Data Structures: The Code That Isn't There
Between YOW! 2012 and Strange Loop 2012‘s videos slowly coming online, there’s a lot of conference talks available to watch.
So tonight, instead of doing the final exam for Algorithms Part 2, I watched Data Structures – The Code That Isn’t There, by Scott Vokes.
The talk’s title comes from this quote from Gordon Bell:
The cheapest, fastest and most reliable components are those that aren’t there.
Scott provides a couple of links to notes taken by others in his post on how the talk went. Apologies for any inaccuracies in my own notes.
- Skiplists: Like a linked list but with additional pointers, at certain items along the way, to items much further down the line (ie you ‘skip’ a bunch of items). Ends up looking like a balanced binary tree. As it’s mutable, won’t be perfectly balanced over time but that doesn’t matter because it remains balanced enough – in fact coin flips can be used to determine the number of additional pointers to add to each item in the list and the odds are very good that the end result will be very close to optimal.
- Difference lists: Immutable, but you can append to it, and it will behave in future as though it had always been that way. My reading is that the list facilitates this by including a ‘hole’ at the end at which can be filled later (by another list + hole… thus allowing unlimited appends).
- Rolling Hash: finds matching/overlapping sequences in binary data. Useful when you want to compare two long binary strings (eg DNA). Moves a window over the binary data, hashing the windowed content. Used in rsync, as it reduces the number of proper hash calculations that need to be done on the destination side and can request only the unmatched parts – I’m not 100% clear on the reasons why so won’t write much more!

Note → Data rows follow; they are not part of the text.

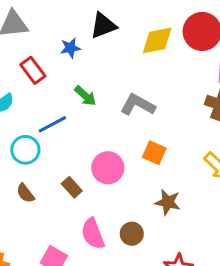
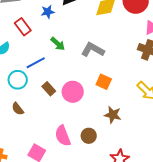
brown rectangle: (72, 187) -> (49, 89), moved

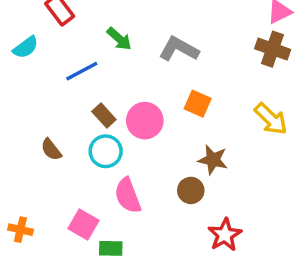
cyan circle: (18, 80) -> (106, 151), moved
brown circle: (89, 136) -> (191, 190), moved

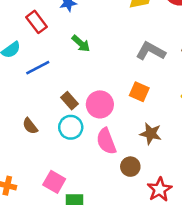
gray L-shape: (179, 49) -> (151, 51), moved
blue line: (82, 71) -> (38, 68), moved
brown circle: (191, 190) -> (130, 167), moved
pink semicircle: (128, 196) -> (106, 141), moved

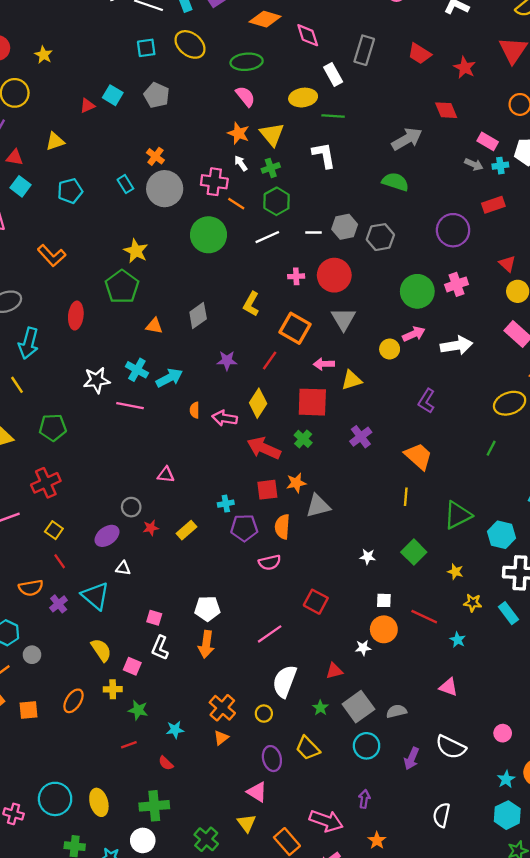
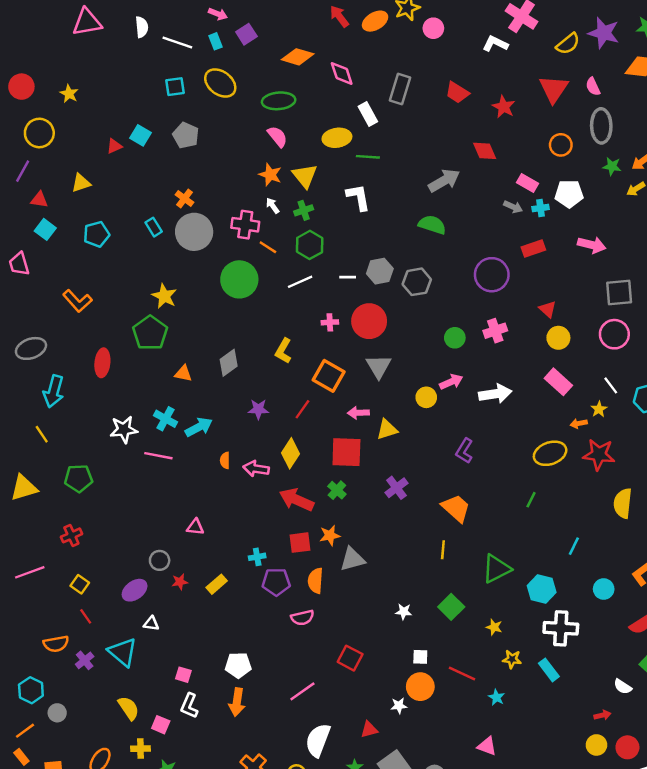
green circle: (417, 291) -> (455, 338), size x0.6
red cross: (46, 483) -> (71, 535), size x0.7

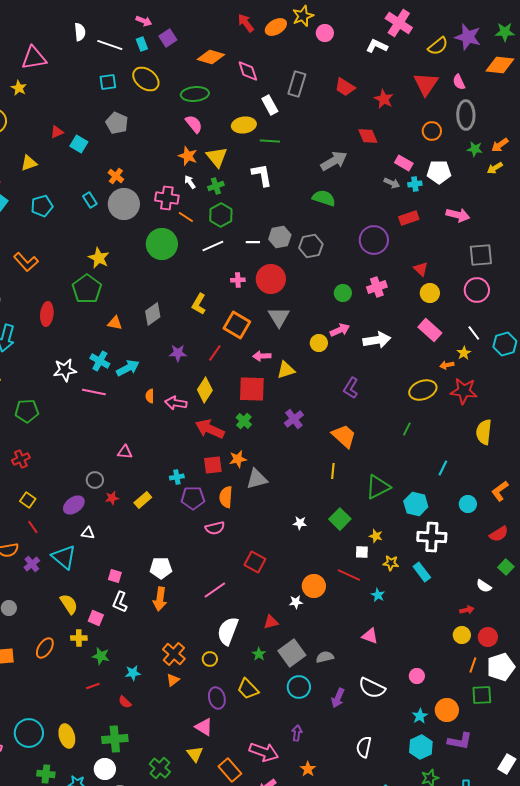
pink triangle: (87, 22) -> (34, 58), moved
cyan square: (140, 135) -> (79, 144), moved
white square: (420, 657) -> (362, 552), moved

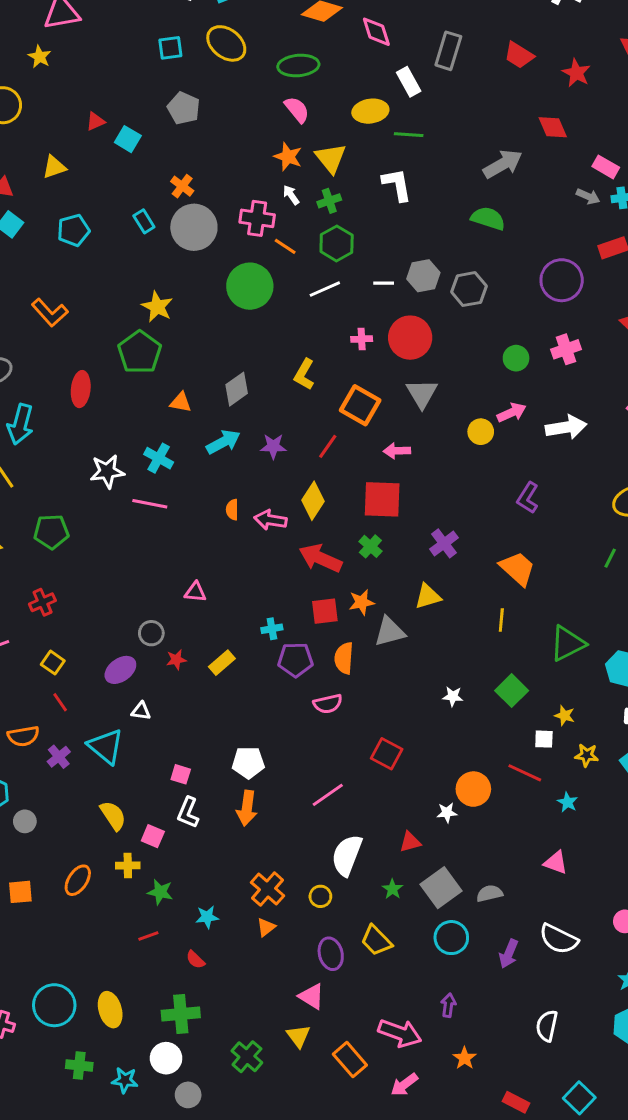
cyan arrow: (128, 368) -> (223, 442), moved
yellow triangle: (286, 370) -> (428, 596), moved

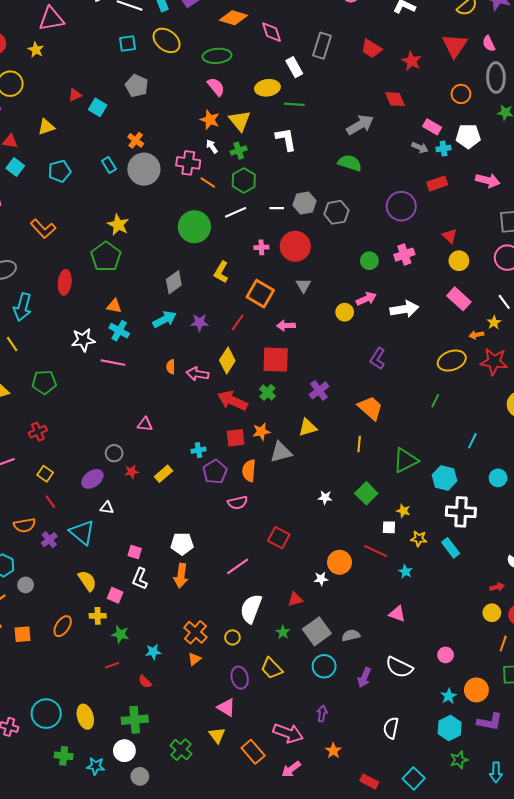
green circle: (250, 286) -> (194, 227), moved
gray triangle: (422, 393) -> (303, 285), size x0.7
orange triangle: (181, 402) -> (114, 306), moved
purple pentagon: (295, 660) -> (215, 472), turned -30

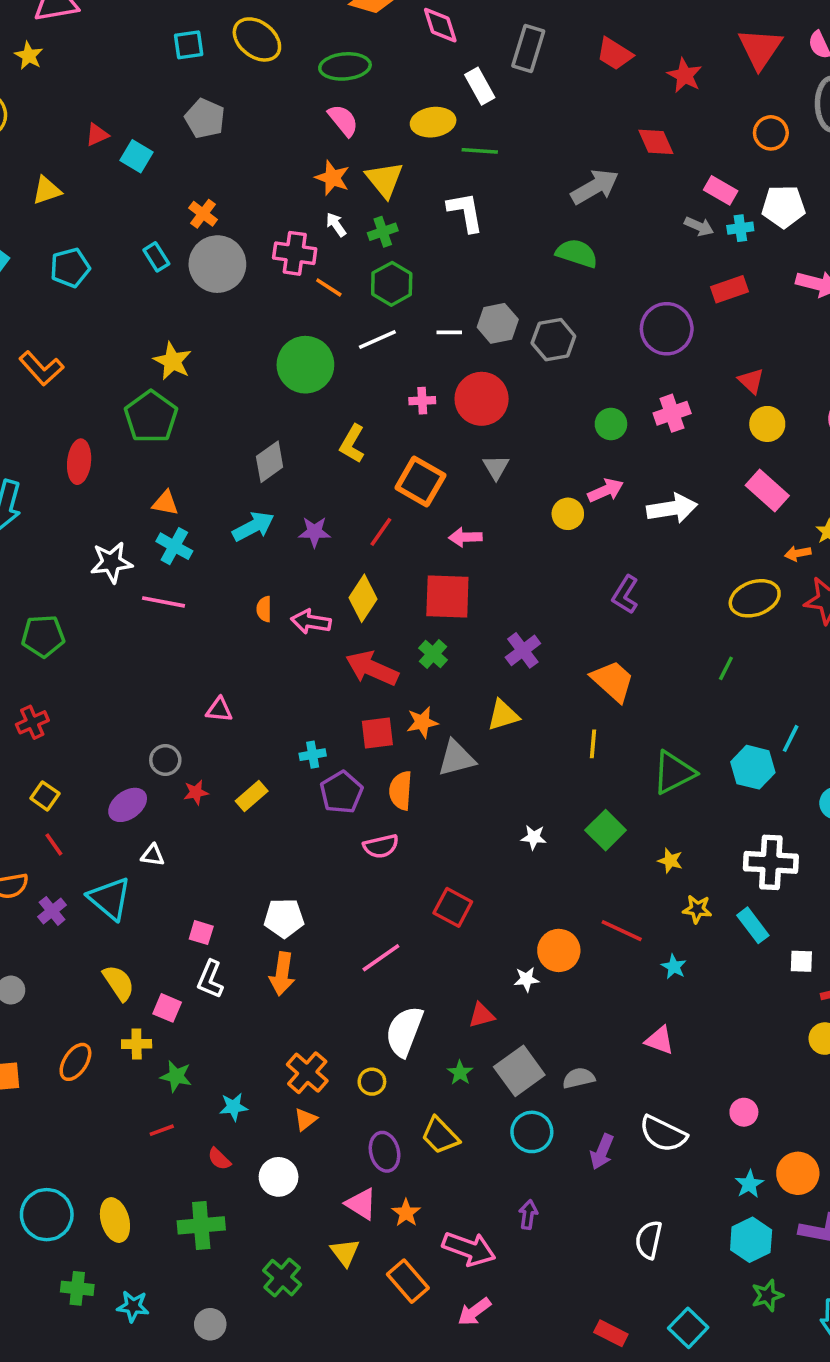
cyan hexagon: (444, 478) -> (753, 767), moved
white square: (389, 527) -> (801, 961), moved
white circle: (124, 751) -> (279, 1177), moved
orange star: (333, 751) -> (406, 1213), moved

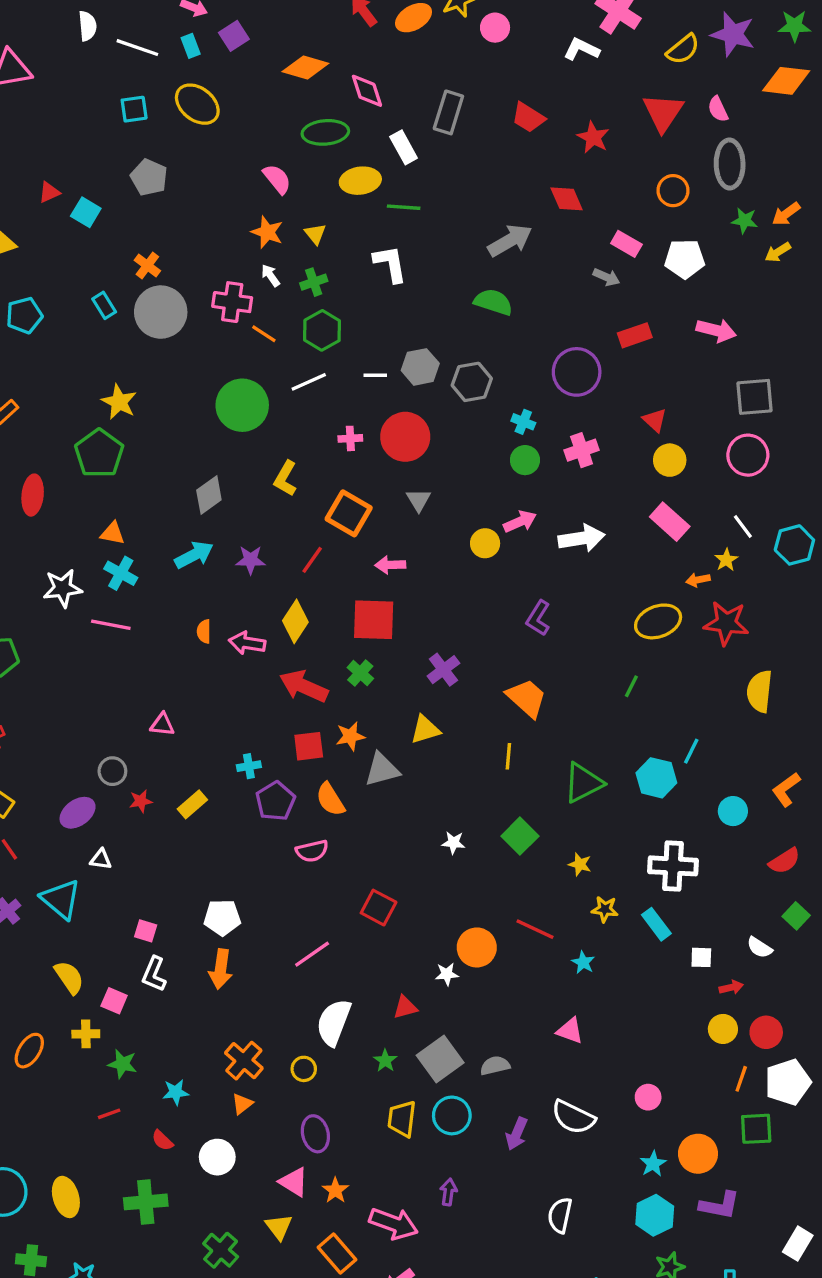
green ellipse: (345, 66) -> (325, 132), moved
yellow triangle: (385, 180) -> (315, 234), size x0.6
cyan cross: (740, 228) -> (523, 422), moved, turned 30
orange semicircle: (401, 791) -> (330, 799), turned -36
yellow trapezoid: (440, 1136) -> (402, 1119), moved, turned 51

- Jumprope: Storage for large binary strings. Blocks of the content are addressed by their hash rather than by pointers; this means that duplicate blocks only need to be stored once (and that it can use distributed key → value stores!). Immutable (thus can be cached). Also persistent. Apparently like a git repo, except git is better for lots of small files while this is better for a few large files. (I… won’t pretend I understand how this works internally.)
- Yet another mention of Prolog as something which has a lot of useful ideas in it. Scott worked through The Art of Prolog. Mentions Prolog’s logic variables as a way the language allows the explicit modelling of partial information.
- The difference list discussion in particular brings back happy memories of the Clojure content covered in Brian Marick’s book Functional Programming for the Object-Oriented Programmer.
- Scott also mentions the book Managing Gigabytes, which apparently has a lot of cool theory about data compression.